NETCARE Modelling


Version 4.3 of the Canadian Atmospheric Global Climate Model (CanAM4.3) is used to simulate aerosols and their impacts on climate in the Arctic. Aerosol microphysical processes in CanAM4.3 are simulated using the on-line 2-moment PLA Aerosol Model (PAM). Simulated radiative forcings account for direct radiative effects (absorption and scattering of radiation) and interactions with clouds (semi-direct and indirect effects). In addition, reductions in snow albedos from deposition of black carbon on snow are accounted for. 

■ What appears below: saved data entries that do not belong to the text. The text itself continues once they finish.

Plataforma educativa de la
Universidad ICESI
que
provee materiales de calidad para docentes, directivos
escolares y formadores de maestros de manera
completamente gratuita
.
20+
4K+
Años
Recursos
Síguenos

In NETCARE, a wide range of different observations is used to validate simulations of black carbon and other types of aerosols in CanAM4.3, including measurements of concentrations at surface sites and from aircraft campaigns. In addition, the model is used in NETCARE to assess impacts of black carbon on radiative forcings and Arctic temperatures, in support of Canada's membership in the Arctic Monitoring and Assessment Programme, Arctic Council.


Sea Ice - Ocean - Biogeochemical Models

A 1-D numerical sea ice - ocean - biogeochemical model that simulates the physical and biogeochemical processes involving the sulfur cycling within the sea ice and throughout the water column. The model is based on the General Ocean turbulence model GOTM and coupled to sea-ice and biogeochemical modules developed within NETCARE. The model is used to study the production, removal, and emission of dimethylsulfide (DMS), a climatically-important biogenic gas, within the Canadian Arctic. (Contact: H. Hayashida & N. Steiner)

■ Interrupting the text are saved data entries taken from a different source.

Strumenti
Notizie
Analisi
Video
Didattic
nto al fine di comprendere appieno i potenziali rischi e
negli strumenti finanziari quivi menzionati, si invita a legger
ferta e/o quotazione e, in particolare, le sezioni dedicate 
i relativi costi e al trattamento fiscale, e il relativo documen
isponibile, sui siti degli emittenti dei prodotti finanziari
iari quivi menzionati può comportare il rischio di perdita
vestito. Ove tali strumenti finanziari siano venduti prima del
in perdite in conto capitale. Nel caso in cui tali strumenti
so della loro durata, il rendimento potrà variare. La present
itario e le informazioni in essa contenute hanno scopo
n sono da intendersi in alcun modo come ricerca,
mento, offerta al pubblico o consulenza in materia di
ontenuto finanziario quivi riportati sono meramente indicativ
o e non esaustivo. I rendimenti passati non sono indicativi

A 3-D regional sea ice - ocean - biogeochemical model for the Arctic Ocean  has been developed based on NEMO. The model is coupled to several ecosystem models for testing with a sulfur component currently being developed in 1-D. The model is forced with output from the Canadian Regional Climate Model (CanRCM4) for current and future time periods. (Contact: N. Steiner)

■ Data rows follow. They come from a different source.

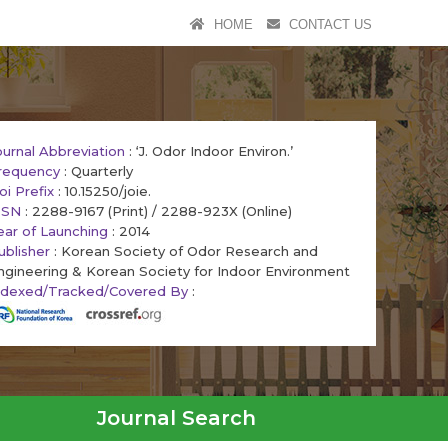
HOME
CONTACT US
ournal Abbreviation
: ‘J. Odor Indoor Environ.’
requency
: Quarterly
oi Prefix
: 10.15250/joie.
SSN
: 2288-9167 (Print) / 2288-923X (Online)
ear of Launching
: 2014
ublisher
: Korean Society of Odor Research and
ngineering & Korean Society for Indoor Environment
ndexed/Tracked/Covered By
:
Journal Search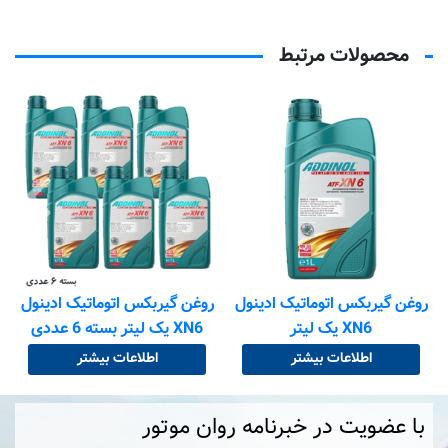
محصولات مرتبط
روغن گیربکس اتوماتیک ادینول
روغن گیربکس اتوماتیک ادینول
XN6 یک لیتر
XN6 یک لیتر بسته 6 عددی
اطلاعات بیشتر
اطلاعات بیشتر
با عضویت در خبرنامه روان موتور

We apply the GEOS-Chem model ( to interpret NETCARE observations to understand processes affecting Arctic aerosols with implications for radiative effects.  Our foci include aerosol size distributions, black carbon, as well as aerosol precursors such as ammonia and DMS.



We are using the National Center for Atmospheric Research (NCAR) Community Earth System Model (CESM). This is a comprehensive GCM that is highly scalable in spatial resolution and physical complexity. We are using the model to quantify the impact on global and regional (primarily Arctic) climate projections arising from uncertainties in the representation of sulfate and black carbon aerosols.